Dünya Meteoroloji Örgütünün raporuna göre, iklim değişikliği etkileri 2024'te hiç olmadığı kadar belirginleşti ve bazı etkiler artık geri döndürülemez hale geldi. Kurumun paylaştığı 7 kritik veri hakkında uzmanların değerlendirmesini aldık.

Dünya Meteoroloji Örgütü'nün "Küresel İklim Durumu" raporu, 2024'ün büyük olasılıkla sanayi öncesi döneme kıyasla 1,5 derecenin üzerinde geçen ilk takvim yılı olduğunu doğruladı.

Küresel ortalama yüzey sıcaklığı 1850-1900 dönemi ortalamasının 1,55 derece (0,13 derece artı veya eksi olasılık farkıyla) üzerine çıktı ve bu da 175 yıllık gözlemlerdeki en sıcak yıl olarak kayıtlara geçti.

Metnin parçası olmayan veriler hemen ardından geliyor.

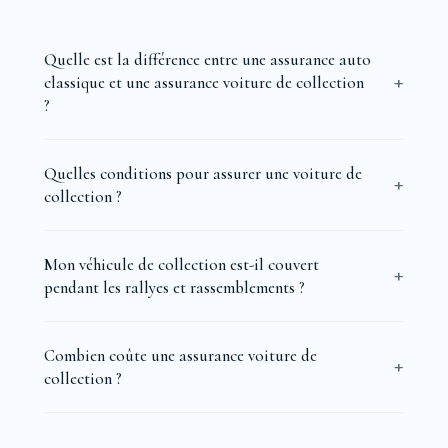
Quelle est la différence entre une assurance auto
classique et une assurance voiture de collection
?
Quelles conditions pour assurer une voiture de
collection ?
Mon véhicule de collection est-il couvert
pendant les rallyes et rassemblements ?
Combien coûte une assurance voiture de
collection ?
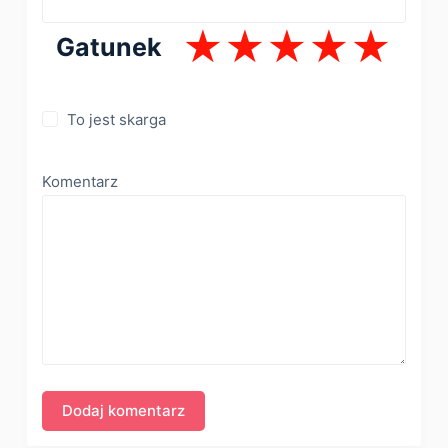
Gatunek
To jest skarga
Komentarz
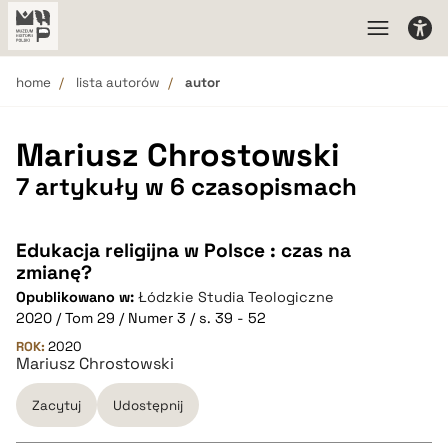
home
lista autorów
autor
Mariusz Chrostowski
7 artykuły w 6 czasopismach
Edukacja religijna w Polsce : czas na
zmianę?
Opublikowano w:
Łódzkie Studia Teologiczne
2020 / Tom 29 / Numer 3 / s. 39 - 52
ROK:
2020
Mariusz Chrostowski
Zacytuj
Udostępnij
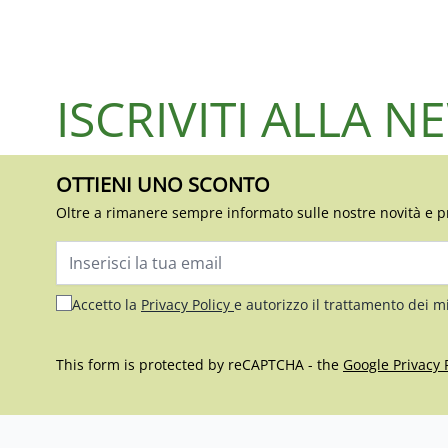
ISCRIVITI ALLA 
OTTIENI UNO SCONTO
Oltre a rimanere sempre informato sulle nostre novità e p
Indirizzo email
Accetto la
Privacy Policy
e autorizzo il trattamento dei m
This form is protected by reCAPTCHA - the
Google Privacy 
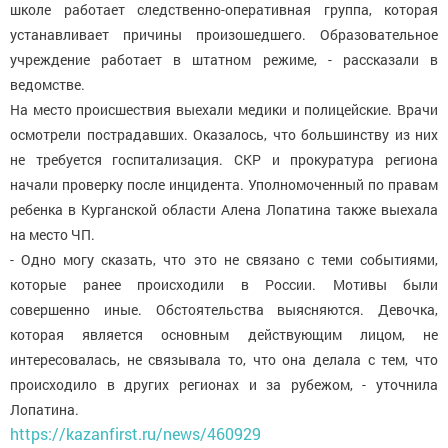
школе работает следственно-оперативная группа, которая
устанавливает причины произошедшего. Образовательное
учреждение работает в штатном режиме, - рассказали в
ведомстве.
На место происшествия выехали медики и полицейские. Врачи
осмотрели пострадавших. Оказалось, что большинству из них
не требуется госпитализация. СКР и прокуратура региона
начали проверку после инцидента. Уполномоченный по правам
ребенка в Курганской области Алена Лопатина также выехала
на место ЧП.
- Одно могу сказать, что это не связано с теми событиями,
которые ранее происходили в России. Мотивы были
совершенно иные. Обстоятельства выясняются. Девочка,
которая является основным действующим лицом, не
интересовалась, не связывала то, что она делала с тем, что
происходило в других регионах и за рубежом, - уточнила
Лопатина.
https://kazanfirst.ru/news/460929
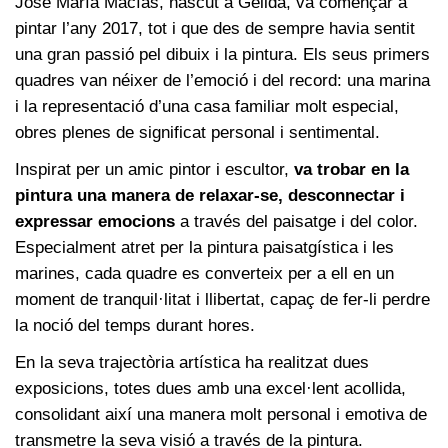
José María Macías, nascut a Gelida, va començar a
pintar l’any 2017, tot i que des de sempre havia sentit
una gran passió pel dibuix i la pintura. Els seus primers
quadres van néixer de l’emoció i del record: una marina
i la representació d’una casa familiar molt especial,
obres plenes de significat personal i sentimental.
Inspirat per un amic pintor i escultor,
va trobar en la
pintura una manera de relaxar-se, desconnectar i
expressar emocions
a través del paisatge i del color.
Especialment atret per la pintura paisatgística i les
marines, cada quadre es converteix per a ell en un
moment de tranquil·litat i llibertat, capaç de fer-li perdre
la noció del temps durant hores.
En la seva trajectòria artística ha realitzat dues
exposicions, totes dues amb una excel·lent acollida,
consolidant així una manera molt personal i emotiva de
transmetre la seva visió a través de la pintura.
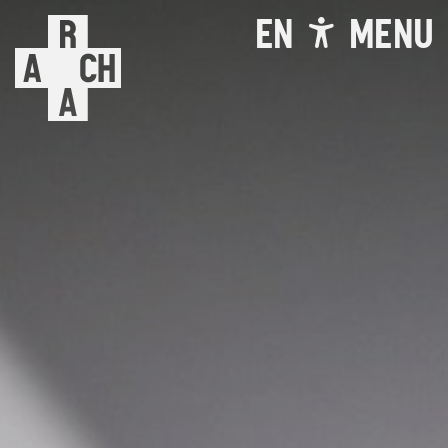
EN
MENU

WMO, iklim değişikliği etkilerinin göstergesi niteliğinde 7 kritik veri paylaştı. Bu verilerin ne anlama geldiğini ve neden önemli olduğunu uzmanlara sorduk. İşte o veriler ve uzmanların değerlendirmeleri:

Karbondioksit yoğunluğu, son 800 bin yılın en yüksek seviyesinde

Boğaziçi Üniversitesi İklim Değişikliği ve Politikaları Uygulama ve Araştırma Merkezi Müdürü Prof. Dr. Levent Kurnaz:

"Atmosferdeki karbondioksit oranının artması küresel ısınmanın en önemli sebebidir. Son 10 yılın, insanlık tarihinde yaşamış olduğumuz en sıcak yıllar olması da bunun başta gelen göstergesidir. Özellikle en sıcak sene olmasını bilim insanlarının pek de öngörmediği 2024 yılının bile tarihte yaşadığımız en sıcak sene olması gelecekteki senelerde bir soğuma yaşamayacağımız, aksine beklediğimizden daha sıcak seneler göreceğimiz konusunda bir işaret sayılması gerektiğini düşünüyorum."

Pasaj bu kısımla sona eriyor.